Avalon follows Bran, a high school graduate in California who is raised by her "common-law-stepfather" in a rowdy home following her mother's death. And then she meets Peter, a beautiful, troubled, and charming train wreck of a college student from the East Coast, who launches his teaching career by initiating her into the world of literature and aesthetics. As the two begin a volatile and ostensibly doomed long-distance relationship, Bran searches for meaning in her own surroundings—attending disastrous dance recitals, house-sitting for strangers, and writing scripts for student films.
I like almost everything about Nell Zink’s comic novels and the merry chaos they bring to a rather static American book scene. I like their ridiculously overelaborate storylines and I like their willingness to end happily. I like Ms. Zink’s habit of direct address ... I like that the books are actually funny. Her customary lunacy is on display again in Avalon ... A dab of nonsense is the crucial component that keeps the discussions lively and entertaining ... Having set down so much praise, it feels churlish to complain about Avalon. But as my toddler says whenever I present him with a thoughtfully prepared meal, this isn’t my favorite ... The decision to deliver the novel from Brandy’s point of view doesn’t show Ms. Zink in her best light—the first-person voice is paradoxically more buttoned-up than her omniscient third-person narratives. And there’s a comparative shortage of comic set pieces here, as well as a needlessly fractured ending. But despite its seeming hastiness, its overall underdone quality, Avalon contains delights.
With Avalon, it’s as though Zink glanced at the mundane little formula that recurs throughout her press clippings and filched it for a plot ... Near the end of the book, the possibility of a terrible plot twist arises — the kind that rests on a preposterous coincidence. Zink dangles the twist long enough to make a reader squirm and then — made you look! — darts in another direction. There’s no fudging the rules in Avalon, which is the effulgent and clever sort of novel that replicates the experience of learning a new game: You enter its world voluntarily and add your reading effort to Zink’s writing effort with the idea that the sum of these energies will create a zone of mirth and meaning. What fun.
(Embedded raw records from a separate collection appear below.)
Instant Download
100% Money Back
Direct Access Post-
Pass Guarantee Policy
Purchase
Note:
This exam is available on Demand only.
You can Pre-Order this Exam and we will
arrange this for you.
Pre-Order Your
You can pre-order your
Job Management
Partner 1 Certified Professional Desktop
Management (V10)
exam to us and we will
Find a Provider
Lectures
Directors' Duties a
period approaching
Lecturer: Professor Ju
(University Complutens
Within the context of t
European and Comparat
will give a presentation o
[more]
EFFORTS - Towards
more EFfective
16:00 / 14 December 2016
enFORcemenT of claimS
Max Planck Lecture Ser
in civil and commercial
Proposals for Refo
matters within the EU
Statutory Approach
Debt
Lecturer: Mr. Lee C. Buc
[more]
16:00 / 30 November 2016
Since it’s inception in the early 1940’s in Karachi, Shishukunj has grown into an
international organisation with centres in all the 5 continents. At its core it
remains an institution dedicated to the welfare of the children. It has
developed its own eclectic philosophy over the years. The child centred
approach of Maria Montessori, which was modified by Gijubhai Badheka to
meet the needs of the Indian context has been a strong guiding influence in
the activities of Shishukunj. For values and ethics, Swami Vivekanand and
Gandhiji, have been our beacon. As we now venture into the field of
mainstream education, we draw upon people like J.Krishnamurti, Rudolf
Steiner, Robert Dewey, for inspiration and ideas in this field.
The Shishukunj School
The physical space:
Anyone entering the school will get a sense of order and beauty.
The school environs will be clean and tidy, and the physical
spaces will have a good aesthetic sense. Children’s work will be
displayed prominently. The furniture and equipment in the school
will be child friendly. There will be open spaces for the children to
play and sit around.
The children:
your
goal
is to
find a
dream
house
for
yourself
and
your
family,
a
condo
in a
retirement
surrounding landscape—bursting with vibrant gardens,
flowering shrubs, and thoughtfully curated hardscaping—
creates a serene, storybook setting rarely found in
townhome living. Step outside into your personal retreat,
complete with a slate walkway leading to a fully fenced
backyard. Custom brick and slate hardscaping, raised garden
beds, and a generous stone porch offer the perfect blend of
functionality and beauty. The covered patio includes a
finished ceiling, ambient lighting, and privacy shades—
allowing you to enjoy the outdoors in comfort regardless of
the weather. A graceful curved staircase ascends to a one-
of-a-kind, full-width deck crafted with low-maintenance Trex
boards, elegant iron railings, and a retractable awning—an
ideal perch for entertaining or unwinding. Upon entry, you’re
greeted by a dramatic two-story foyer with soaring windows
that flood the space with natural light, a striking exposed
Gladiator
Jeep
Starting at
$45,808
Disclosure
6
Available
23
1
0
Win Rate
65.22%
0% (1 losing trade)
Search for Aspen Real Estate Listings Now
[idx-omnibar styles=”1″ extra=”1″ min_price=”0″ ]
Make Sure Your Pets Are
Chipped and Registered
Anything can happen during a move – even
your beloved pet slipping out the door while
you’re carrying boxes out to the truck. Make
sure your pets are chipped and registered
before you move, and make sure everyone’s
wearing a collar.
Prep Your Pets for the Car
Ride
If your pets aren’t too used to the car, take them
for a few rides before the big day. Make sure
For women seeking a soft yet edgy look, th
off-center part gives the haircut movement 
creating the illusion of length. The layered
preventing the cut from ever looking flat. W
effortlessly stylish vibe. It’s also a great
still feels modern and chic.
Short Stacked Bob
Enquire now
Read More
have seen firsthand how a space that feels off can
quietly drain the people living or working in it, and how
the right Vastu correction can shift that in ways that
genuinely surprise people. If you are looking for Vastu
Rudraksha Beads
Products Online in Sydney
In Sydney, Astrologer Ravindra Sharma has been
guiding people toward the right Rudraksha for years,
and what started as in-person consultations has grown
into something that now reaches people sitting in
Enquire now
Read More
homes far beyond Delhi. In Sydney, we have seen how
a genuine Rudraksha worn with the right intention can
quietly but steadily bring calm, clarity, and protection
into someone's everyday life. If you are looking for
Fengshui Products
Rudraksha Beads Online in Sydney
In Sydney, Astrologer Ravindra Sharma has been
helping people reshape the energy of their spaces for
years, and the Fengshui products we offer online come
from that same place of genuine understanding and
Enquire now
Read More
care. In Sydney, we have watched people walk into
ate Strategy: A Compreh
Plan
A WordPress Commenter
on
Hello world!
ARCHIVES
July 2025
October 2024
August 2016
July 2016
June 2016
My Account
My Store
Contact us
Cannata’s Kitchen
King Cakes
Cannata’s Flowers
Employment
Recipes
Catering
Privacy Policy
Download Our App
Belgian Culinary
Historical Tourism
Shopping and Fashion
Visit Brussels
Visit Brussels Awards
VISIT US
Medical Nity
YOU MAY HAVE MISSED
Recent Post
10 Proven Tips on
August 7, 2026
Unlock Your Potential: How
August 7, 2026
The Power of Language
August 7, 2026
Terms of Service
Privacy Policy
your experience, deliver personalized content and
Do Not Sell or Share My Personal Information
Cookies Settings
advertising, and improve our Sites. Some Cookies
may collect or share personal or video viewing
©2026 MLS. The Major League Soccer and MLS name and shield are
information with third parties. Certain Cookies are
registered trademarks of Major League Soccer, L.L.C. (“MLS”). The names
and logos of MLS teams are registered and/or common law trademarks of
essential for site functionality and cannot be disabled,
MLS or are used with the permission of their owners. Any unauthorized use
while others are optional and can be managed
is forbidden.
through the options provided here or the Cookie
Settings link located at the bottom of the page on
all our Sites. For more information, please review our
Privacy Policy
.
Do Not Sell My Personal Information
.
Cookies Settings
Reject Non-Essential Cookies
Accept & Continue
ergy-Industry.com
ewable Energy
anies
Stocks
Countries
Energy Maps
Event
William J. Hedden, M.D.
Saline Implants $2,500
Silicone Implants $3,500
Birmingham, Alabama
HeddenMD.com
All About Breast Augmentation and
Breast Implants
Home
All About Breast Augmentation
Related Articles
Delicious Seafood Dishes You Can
Nell Zink has honed a talent for prose that's assertive, even breezy in the face of ostensibly sad subjects ... So it's fitting in a way that her latest, Avalon, is a kind of modern fairy tale ... Loosely plotted and chatty ... Zink lovingly lampoons the way that teenagers bumble toward identity and character ... What little narrative momentum that "Avalon" achieves — Zink is best for readers who don't mind a lot of digression in their novels — lies in finding out whether Bran will get her happy ending ... A comparative literature major with curly black hair, Peter is almost comically erudite for his age ... But it's easy to forgive Zink this flight of fancy in a book that's so fun to read. And you don't have to believe a fairy tale to enjoy it.